Assigned task:
An image-free, word-for-word version of the records below is to be returned.

Recorded data
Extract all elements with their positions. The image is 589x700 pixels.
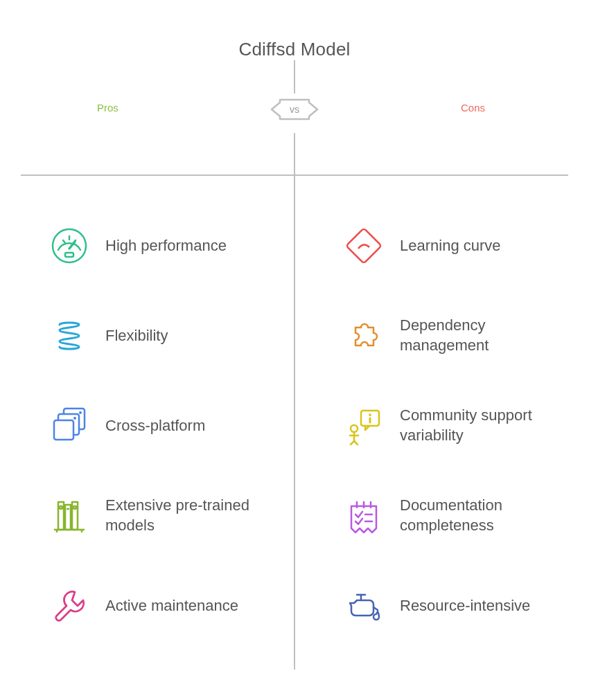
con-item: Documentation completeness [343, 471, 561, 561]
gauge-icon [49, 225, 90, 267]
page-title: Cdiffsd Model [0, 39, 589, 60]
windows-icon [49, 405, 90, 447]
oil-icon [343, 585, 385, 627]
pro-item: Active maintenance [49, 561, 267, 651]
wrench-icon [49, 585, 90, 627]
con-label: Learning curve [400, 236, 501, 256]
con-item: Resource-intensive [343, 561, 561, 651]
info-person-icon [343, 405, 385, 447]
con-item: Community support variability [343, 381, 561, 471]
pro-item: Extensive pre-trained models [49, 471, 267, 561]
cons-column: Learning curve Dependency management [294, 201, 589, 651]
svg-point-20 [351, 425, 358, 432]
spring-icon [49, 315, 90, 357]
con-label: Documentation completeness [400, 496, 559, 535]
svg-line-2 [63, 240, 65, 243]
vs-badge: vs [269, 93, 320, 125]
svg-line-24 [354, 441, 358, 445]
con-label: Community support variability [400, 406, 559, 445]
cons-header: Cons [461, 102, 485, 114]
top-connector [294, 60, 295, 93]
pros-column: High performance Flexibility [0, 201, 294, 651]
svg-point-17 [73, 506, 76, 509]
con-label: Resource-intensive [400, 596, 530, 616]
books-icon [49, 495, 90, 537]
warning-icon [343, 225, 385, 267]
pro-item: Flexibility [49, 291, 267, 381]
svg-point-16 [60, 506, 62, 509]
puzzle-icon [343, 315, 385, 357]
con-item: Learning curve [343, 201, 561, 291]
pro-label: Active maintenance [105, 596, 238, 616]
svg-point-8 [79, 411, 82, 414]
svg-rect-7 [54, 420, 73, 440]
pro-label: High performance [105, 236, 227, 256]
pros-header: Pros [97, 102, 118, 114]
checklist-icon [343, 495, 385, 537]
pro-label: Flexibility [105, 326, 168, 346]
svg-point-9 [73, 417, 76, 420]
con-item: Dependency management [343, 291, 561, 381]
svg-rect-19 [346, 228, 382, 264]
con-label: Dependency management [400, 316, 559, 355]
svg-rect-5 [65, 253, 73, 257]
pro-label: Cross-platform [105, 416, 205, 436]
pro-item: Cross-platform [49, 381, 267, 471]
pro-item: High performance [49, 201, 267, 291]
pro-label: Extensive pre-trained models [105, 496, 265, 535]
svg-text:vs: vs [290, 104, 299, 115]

Answer area:
Extract all elements with their positions. The image is 589x700 pixels.
con-item: Documentation completeness [343, 471, 561, 561]
gauge-icon [49, 225, 90, 267]
page-title: Cdiffsd Model [0, 39, 589, 60]
windows-icon [49, 405, 90, 447]
oil-icon [343, 585, 385, 627]
pro-item: Active maintenance [49, 561, 267, 651]
wrench-icon [49, 585, 90, 627]
con-label: Learning curve [400, 236, 501, 256]
con-item: Resource-intensive [343, 561, 561, 651]
info-person-icon [343, 405, 385, 447]
con-item: Community support variability [343, 381, 561, 471]
pro-item: Extensive pre-trained models [49, 471, 267, 561]
cons-column: Learning curve Dependency management [294, 201, 589, 651]
svg-point-20 [351, 425, 358, 432]
spring-icon [49, 315, 90, 357]
con-label: Documentation completeness [400, 496, 559, 535]
svg-line-2 [63, 240, 65, 243]
vs-badge: vs [269, 93, 320, 125]
svg-line-24 [354, 441, 358, 445]
con-label: Community support variability [400, 406, 559, 445]
cons-header: Cons [461, 102, 485, 114]
top-connector [294, 60, 295, 93]
pros-column: High performance Flexibility [0, 201, 294, 651]
svg-point-17 [73, 506, 76, 509]
con-label: Resource-intensive [400, 596, 530, 616]
books-icon [49, 495, 90, 537]
warning-icon [343, 225, 385, 267]
pro-item: Flexibility [49, 291, 267, 381]
svg-point-16 [60, 506, 62, 509]
puzzle-icon [343, 315, 385, 357]
con-item: Learning curve [343, 201, 561, 291]
pro-label: Active maintenance [105, 596, 238, 616]
svg-point-8 [79, 411, 82, 414]
svg-rect-7 [54, 420, 73, 440]
pro-label: High performance [105, 236, 227, 256]
pros-header: Pros [97, 102, 118, 114]
checklist-icon [343, 495, 385, 537]
pro-label: Flexibility [105, 326, 168, 346]
svg-point-9 [73, 417, 76, 420]
con-item: Dependency management [343, 291, 561, 381]
svg-rect-19 [346, 228, 382, 264]
con-label: Dependency management [400, 316, 559, 355]
svg-rect-5 [65, 253, 73, 257]
pro-label: Cross-platform [105, 416, 205, 436]
pro-item: Cross-platform [49, 381, 267, 471]
pro-item: High performance [49, 201, 267, 291]
pro-label: Extensive pre-trained models [105, 496, 265, 535]
svg-text:vs: vs [290, 104, 299, 115]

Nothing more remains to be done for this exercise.